Burhanettin Can, Taksim Kadife Darbe sürecinin ikinci evresi olan dershaneler savaşında Kadife darbenin birinci ve ikinci merkez kadrosunun yanına teşkilatlı güç olarak Gülen hareketini yerleştirdiğini ifade ederek, bu aşamada da siyasi iktidarın Gülen Hareketi ile karşı karşıya getirilmek istendiğini ifade etti. Ayrıca Prof. Dr. Can Taksim Kadife Darbe sürecinin üçüncü aşaması olan rüşvet ve yolsuzluk operasyonu ile itibarsızlaştırma sürecinin 17-25 Aralık arasında yapılan operasyonlar, İzmir yolsuzluk operasyonu iddiaları, kaset savaşları ve arkasından gelen milletvekili istifaları ile gerçekleştirildiğine dikkat çekti. Prof. Dr. Can, “Başbakan 17 Aralık sonrasında milyonluk mitingleri yapmamış olsaydı, başta İstanbul olmak üzere Türkiye’nin pek çok vilayetinde sokak hakimiyeti sokak darbecilerin eline geçecekti.” dedi.

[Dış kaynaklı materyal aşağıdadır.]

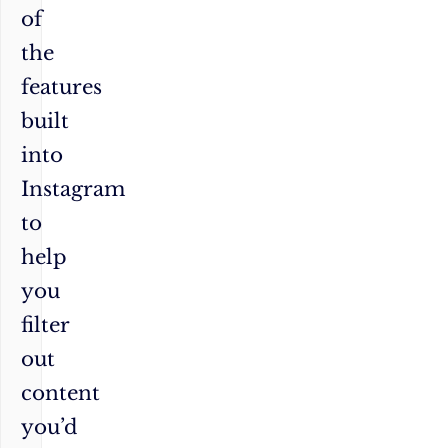
of
the
features
built
into
Instagram
to
help
you
filter
out
content
you’d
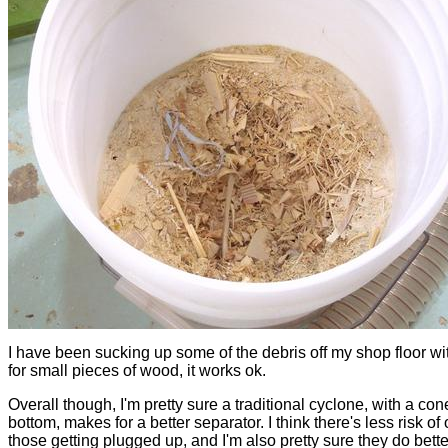
I have been sucking up some of the debris off my shop floor wit
for small pieces of wood, it works ok.
Overall though, I'm pretty sure a traditional cyclone, with a con
bottom, makes for a better separator. I think there's less risk of
those getting plugged up, and I'm also pretty sure they do bette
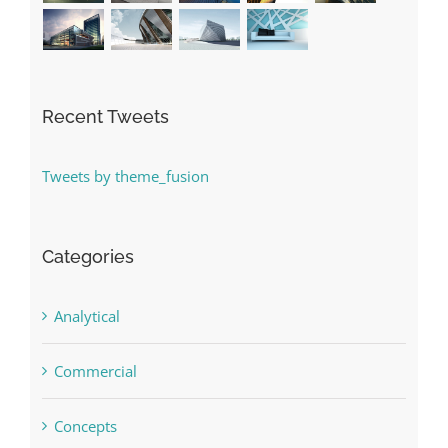
Recent Tweets
Tweets by theme_fusion
Categories
Analytical
Commercial
Concepts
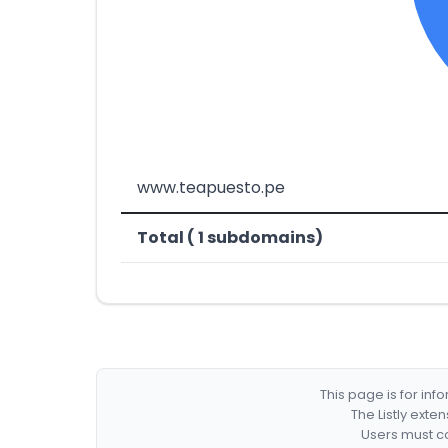
www.teapuesto.pe
Total ( 1 subdomains)
This page is for in
The Listly exte
Users must co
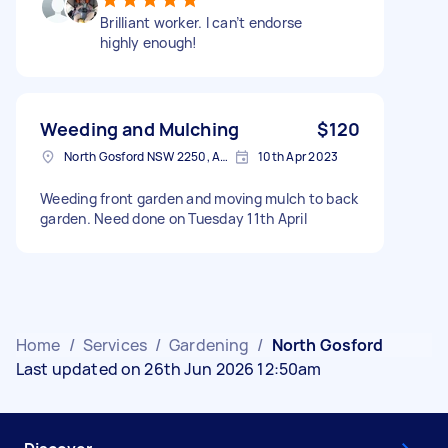
Brilliant worker. I can’t endorse
highly enough!
Weeding and Mulching
$120
North Gosford NSW 2250, Australia
10th Apr 2023
Weeding front garden and moving mulch to back
garden. Need done on Tuesday 11th April
Home
/
Services
/
Gardening
/
North Gosford
Last updated on 26th Jun 2026 12:50am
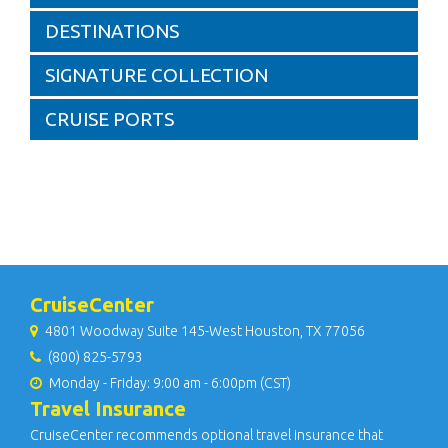
DESTINATIONS
SIGNATURE COLLECTION
CRUISE PORTS
CruiseCenter
4801 Woodway Suite 145-West Houston, TX 77056
(800) 825-5793
Monday - Friday: 9:00 am - 6:00pm (CST)
Travel Insurance
CruiseCenter recommends optional travel insurance that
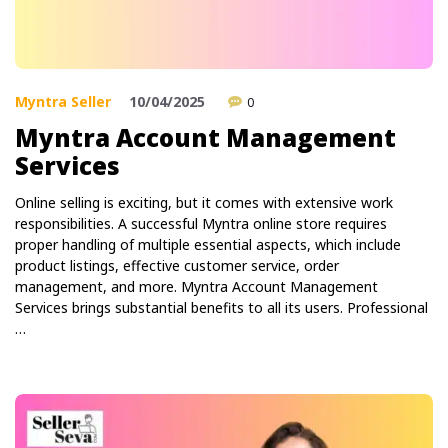
Myntra Seller
10/04/2025
0
Myntra Account Management
Services
Online selling is exciting, but it comes with extensive work
responsibilities. A successful Myntra online store requires
proper handling of multiple essential aspects, which include
product listings, effective customer service, order
management, and more. Myntra Account Management
Services brings substantial benefits to all its users. Professional
…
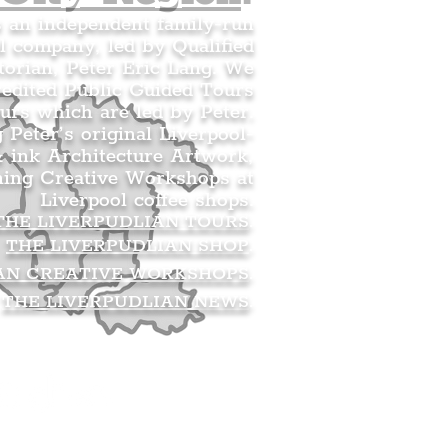
s an independent family-run
l company, led by Qualified
orian, Peter Eric Lang. We
redited Public Guided Tours
urs which are led by Peter.
g Peter’s original Liverpool-
 ink Architecture Artwork,
ning Creative Workshops at
Liverpool coffee shops.
THE LIVERPUDLIAN TOURS
.
THE LIVERPUDLIAN SHOP
.
AN CREATIVE WORKSHOPS
.
THE LIVERPUDLIAN NEWS
.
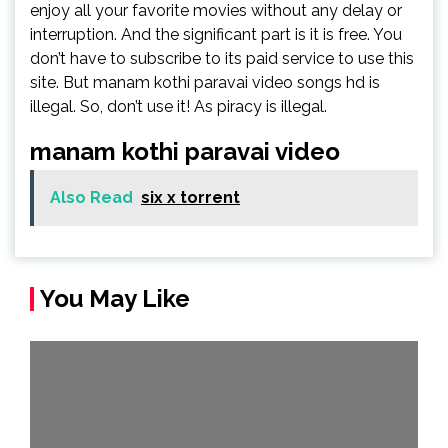
enjoy all your favorite movies without any delay or
interruption. And the significant part is it is free. You
don’t have to subscribe to its paid service to use this
site. But manam kothi paravai video songs hd is
illegal. So, don’t use it! As piracy is illegal.
manam kothi paravai video
Also Read
six x torrent
You May Like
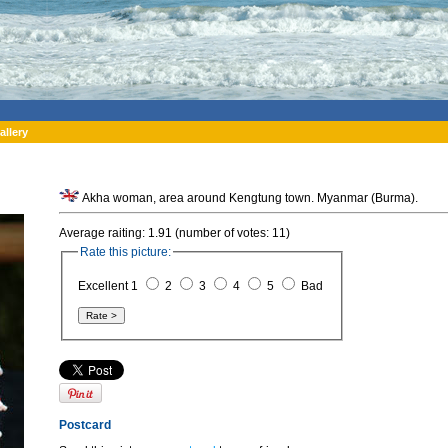
allery
Akha woman, area around Kengtung town. Myanmar (Burma).
Average raiting: 1.91 (number of votes: 11)
Rate this picture:
Excellent 1
2
3
4
5
Bad
Postcard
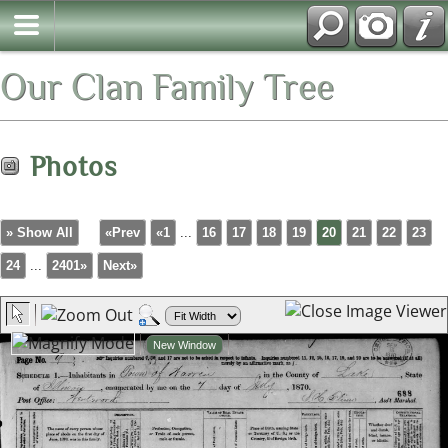
Our Clan Family Tree
Photos
» Show All
«Prev
«1
...
16
17
18
19
20
21
22
23
24
...
2401»
Next»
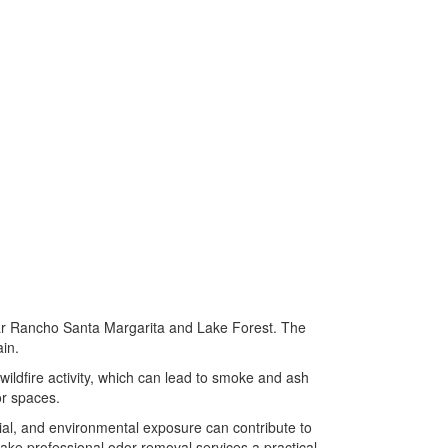
ear Rancho Santa Margarita and Lake Forest. The
in.
wildfire activity, which can lead to smoke and ash
or spaces.
ial, and environmental exposure can contribute to
ake professional odor removal services a practical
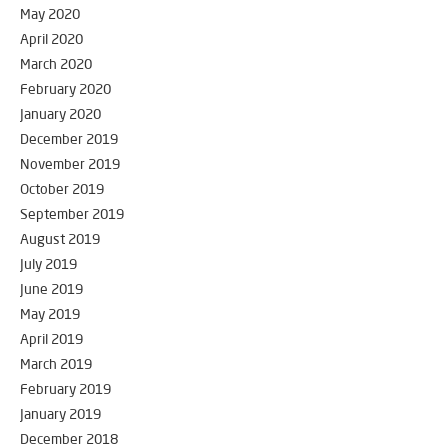
May 2020
April 2020
March 2020
February 2020
January 2020
December 2019
November 2019
October 2019
September 2019
August 2019
July 2019
June 2019
May 2019
April 2019
March 2019
February 2019
January 2019
December 2018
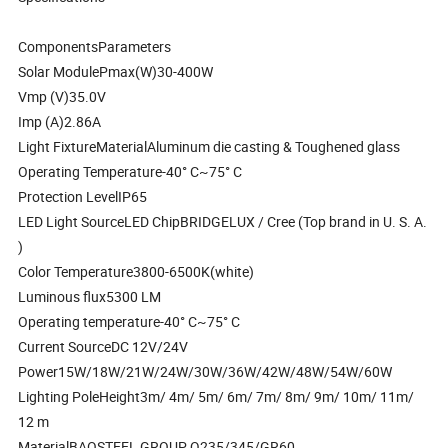
ComponentsParameters
Solar ModulePmax(W)30-400W
Vmp (V)35.0V
Imp (A)2.86A
Light FixtureMaterialAluminum die casting & Toughened glass
Operating Temperature-40° C~75° C
Protection LevelIP65
LED Light SourceLED ChipBRIDGELUX / Cree (Top brand in U. S. A.
)
Color Temperature3800-6500K(white)
Luminous flux5300 LM
Operating temperature-40° C~75° C
Current SourceDC 12V/24V
Power15W/18W/21W/24W/30W/36W/42W/48W/54W/60W
Lighting PoleHeight3m/ 4m/ 5m/ 6m/ 7m/ 8m/ 9m/ 10m/ 11m/
12 m
MaterialBAOSTEEL GROUP Q235/345/GR60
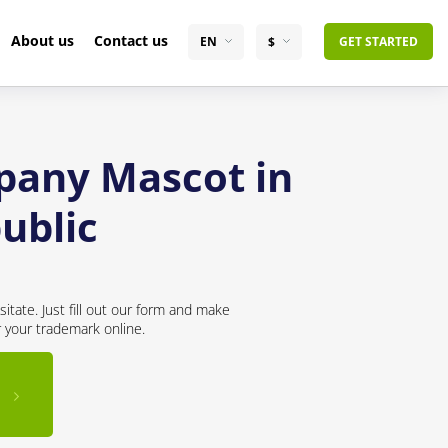
About us
Contact us
EN
$
GET STARTED
pany Mascot in
ublic
itate. Just fill out our form and make
r your trademark online.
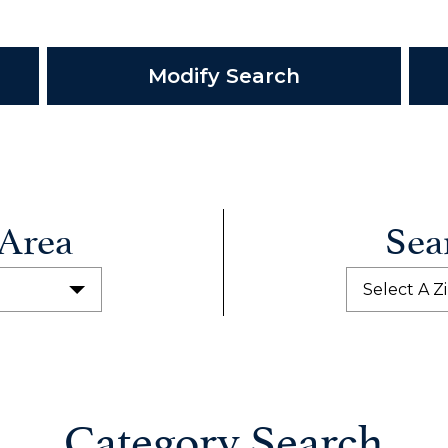
Modify Search
 Area
Sea
Select A Z
Category Search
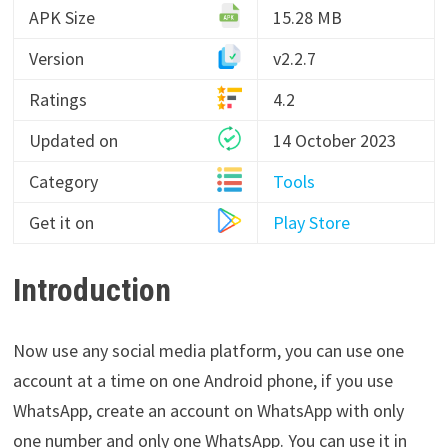
APK Size
15.28 MB
Version
v2.2.7
Ratings
4.2
Updated on
14 October 2023
Category
Tools
Get it on
Play Store
Introduction
Now use any social media platform, you can use one
account at a time on one Android phone, if you use
WhatsApp, create an account on WhatsApp with only
one number and only one WhatsApp. You can use it in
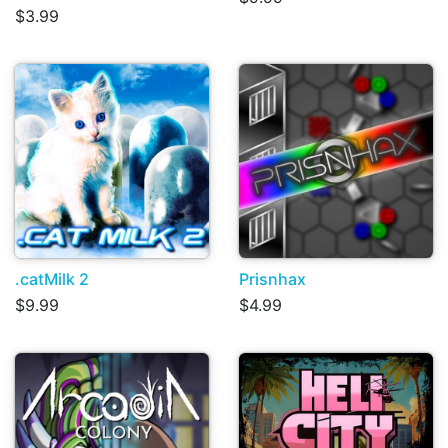
$3.99
.catMilk 2
Prisnhax
$9.99
$4.99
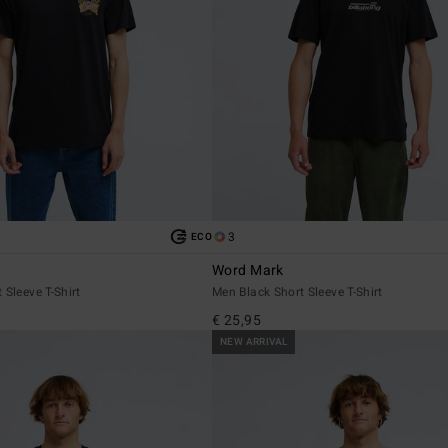
3
ECO
Word Mark
 Sleeve T-Shirt
Men Black Short Sleeve T-Shirt
€ 25,95
NEW ARRIVAL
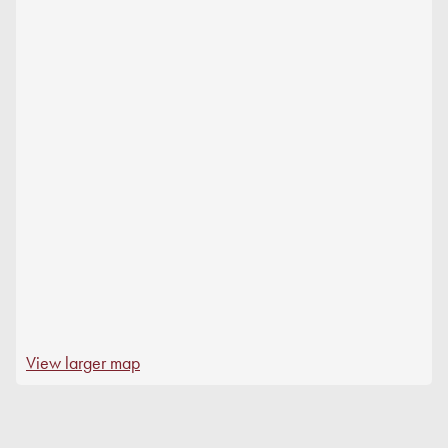
View larger map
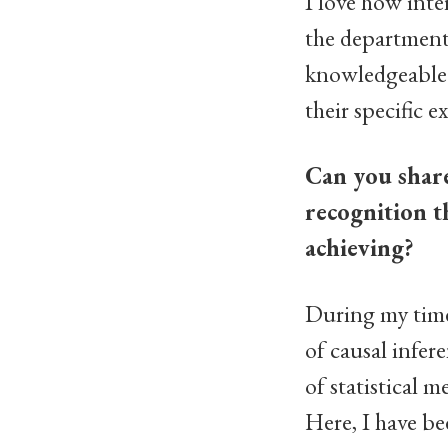
I love how inter
the departmental
knowledgeable a
their specific e
Can you share 
recognition t
achieving?
During my time 
of causal infer
of statistical 
Here, I have be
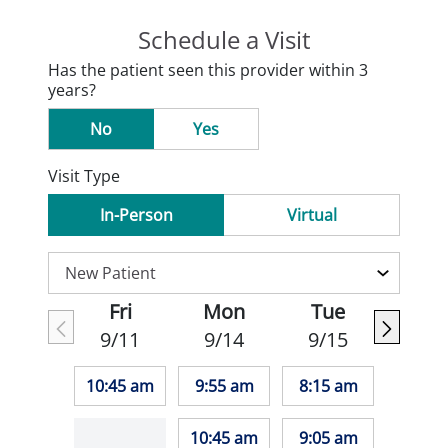
Schedule a Visit
Has the patient seen this provider within 3
years?
No
Yes
Visit Type
In-Person
Virtual
Fri
Mon
Tue
9/11
9/14
9/15
10:45 am
9:55 am
8:15 am
10:45 am
9:05 am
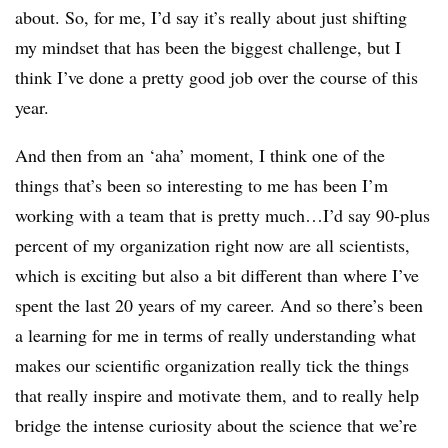
about. So, for me, I’d say it’s really about just shifting
my mindset that has been the biggest challenge, but I
think I’ve done a pretty good job over the course of this
year.
And then from an ‘aha’ moment, I think one of the
things that’s been so interesting to me has been I’m
working with a team that is pretty much…I’d say 90-plus
percent of my organization right now are all scientists,
which is exciting but also a bit different than where I’ve
spent the last 20 years of my career. And so there’s been
a learning for me in terms of really understanding what
makes our scientific organization really tick the things
that really inspire and motivate them, and to really help
bridge the intense curiosity about the science that we’re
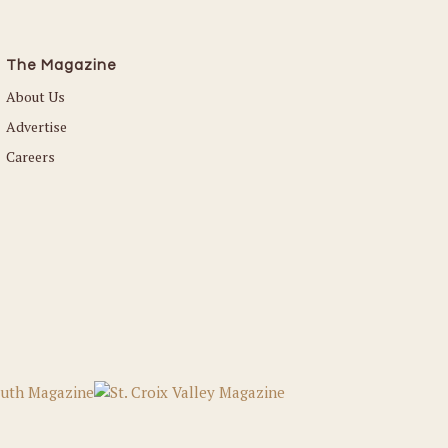
The Magazine
About Us
Advertise
Careers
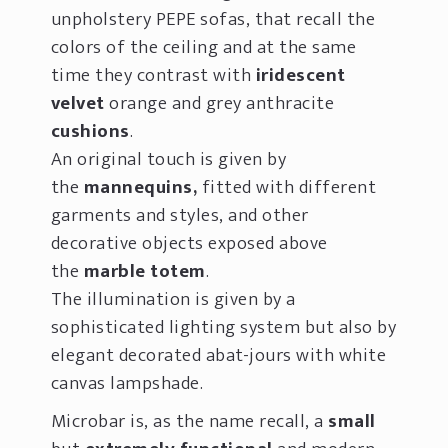
unpholstery PEPE sofas, that recall the
colors of the ceiling and at the same
time they contrast with
iridescent
velvet
orange and grey anthracite
cushions
.
An original touch is given by
the
mannequins,
fitted with different
garments and styles, and other
decorative objects exposed above
the
marble totem
.
The illumination is given by a
sophisticated lighting system but also by
elegant decorated abat-jours with white
canvas lampshade.
Microbar is, as the name recall, a
small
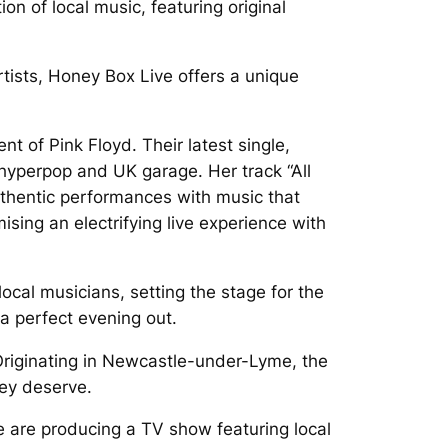
n of local music, featuring original
tists, Honey Box Live offers a unique
t of Pink Floyd. Their latest single,
 hyperpop and UK garage. Her track “All
uthentic performances with music that
ising an electrifying live experience with
 local musicians, setting the stage for the
a perfect evening out.
Originating in Newcastle-under-Lyme, the
hey deserve.
e are producing a TV show featuring local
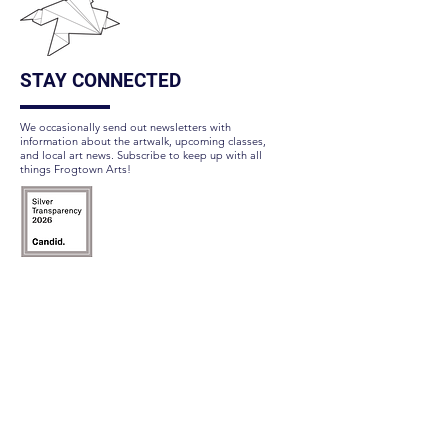
STAY CONNECTED
We occasionally send out newsletters with
information about the artwalk, upcoming classes,
and local art news. Subscribe to keep up with all
things Frogtown Arts!
Subscribe Here
FOLLOW US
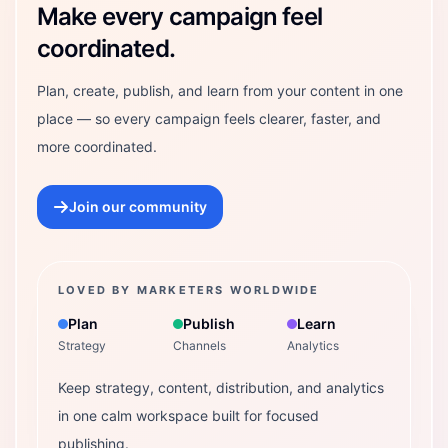
Make every campaign feel
coordinated.
Plan, create, publish, and learn from your content in one
place — so every campaign feels clearer, faster, and
more coordinated.
Join our community
LOVED BY MARKETERS WORLDWIDE
Plan
Publish
Learn
Strategy
Channels
Analytics
Keep strategy, content, distribution, and analytics
in one calm workspace built for focused
publishing.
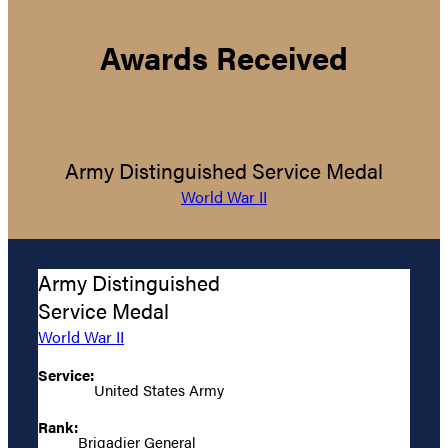
Awards Received
Army Distinguished Service Medal
World War II
Army Distinguished
Service Medal
World War II
Service:
United States Army
Rank:
Brigadier General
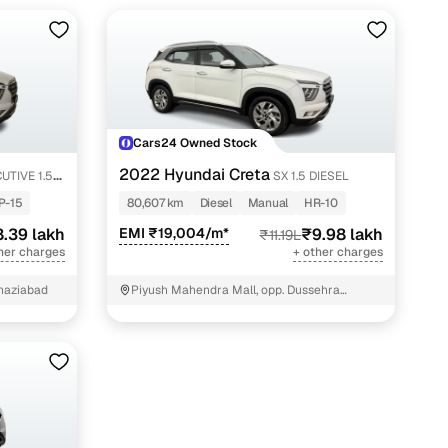
Cars24 Owned Stock
2022 Hyundai Creta
UTIVE 1.5
SX 1.5 DIESEL
P-15
80,607 km
Diesel
Manual
HR-10
.39 lakh
EMI ₹19,004/m*
₹9.98 lakh
₹11.19L
her charges
+ other charges
Ghaziabad
Piyush Mahendra Mall, opp. Dussehra
Ground, NIT - 3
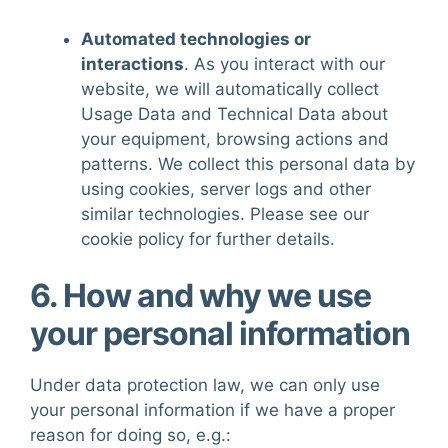
Automated technologies or
interactions
. As you interact with our
website, we will automatically collect
Usage Data and Technical Data about
your equipment, browsing actions and
patterns. We collect this personal data by
using cookies, server logs and other
similar technologies. Please see our
cookie policy
for further details.
6. How and why we use
your personal information
Under data protection law, we can only use
your personal information if we have a proper
reason for doing so, e.g.:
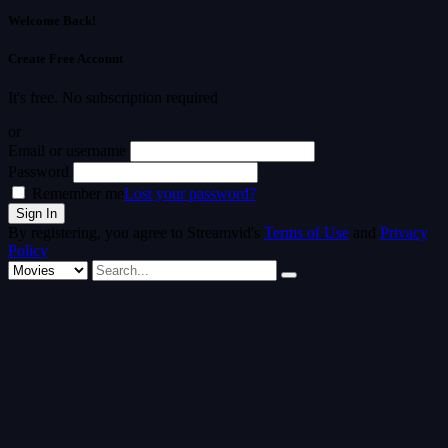
Welcome Back!
Create Free Account
It's free. No subscription required
or
Email or username
Password
Remember me
Lost your password?
By registering, you agree to Streamvid's
Terms of Use
and
Privacy
Policy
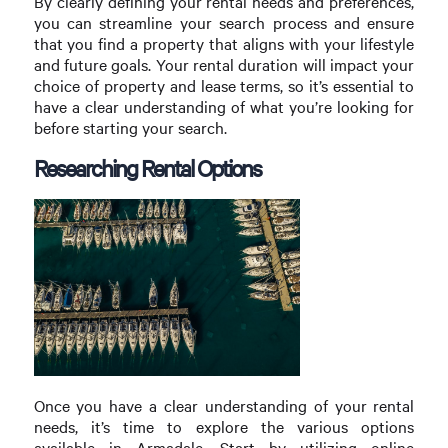
By clearly defining your rental needs and preferences,
you can streamline your search process and ensure
that you find a property that aligns with your lifestyle
and future goals. Your rental duration will impact your
choice of property and lease terms, so it’s essential to
have a clear understanding of what you’re looking for
before starting your search.
Researching Rental Options
Once you have a clear understanding of your rental
needs, it’s time to explore the various options
available in Armadale. Start by utilizing online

Seçimlere hile karıştırıldığı iddiaları zihinsel bir alt yapı inşaası

“Tüm kadife darbelerde seçim süreçlerine odaklanılarak, seçimlere hile karıştırıldığı ve seçimlerin güvenli bir şekilde yapılamayacağı iddialarıyla gayrimemnunlar kitlelerinin sokağa dökülmek isteniyor” diyen Prof. Dr. Can Mustafa Sarıgül’ün konuşmaları, mitinglerde kalabalık sayısının montajla arttırıldığı iddiaları ve sosyal medyada yürütülen kampanyalara da atıfta bulunarak tüm bunların seçim ve seçim sonrasına dönük bir zihinsel alt yapı inşaası olduğunu söyledi. 

Bu süreçte karşı karşı getirilen iki camia da Müslüman

Prof. Dr. Can şunları ekledi: “Dershane süreci ve arkasından gelen hukuk savaşları sürecinde karşı karşıya getirilmiş iki camia da Müslüman’dır. O zaman bu noktada kullanılacak dil, takınılacak tavır çok önemlidir. Bu süreçte benim kanaatim Gülen Hareketi maskesi takmış özerk bir yapı Türkiye’de operasyon yapıyor. Bu yeni bir İttihat ve Terakki vakası olarak karşımıza çıkar.”

Oy ver, kurtul anlayışı yanlış

Son olarak yaşadığımız bu süreçte hepimize görev düştüğünü belirten Prof. Dr. Can, “Halk olarak, STK’lar ve cemaatler olarak her şeyi seçtiğimiz insan unsurlarına bırakmayalım. Tabanda biz çalışalım. İnsanı yere yıkan yumruk nereden geldiğini bilemediği yumruktur. Karşı karşıya geldiğimiz tehlike sadece siyasi iktidarların altından kalkabileceği bir tehlike değildir, sadece ‘oy ver, kurtul, karışma’ anlayışı yanlıştır. Bizlerin yapması gereken şey, parlamento üstü bir siyaset anlayışını geliştirmemiz ve yaygınlaştırmamızdır.” şeklinde konuştu.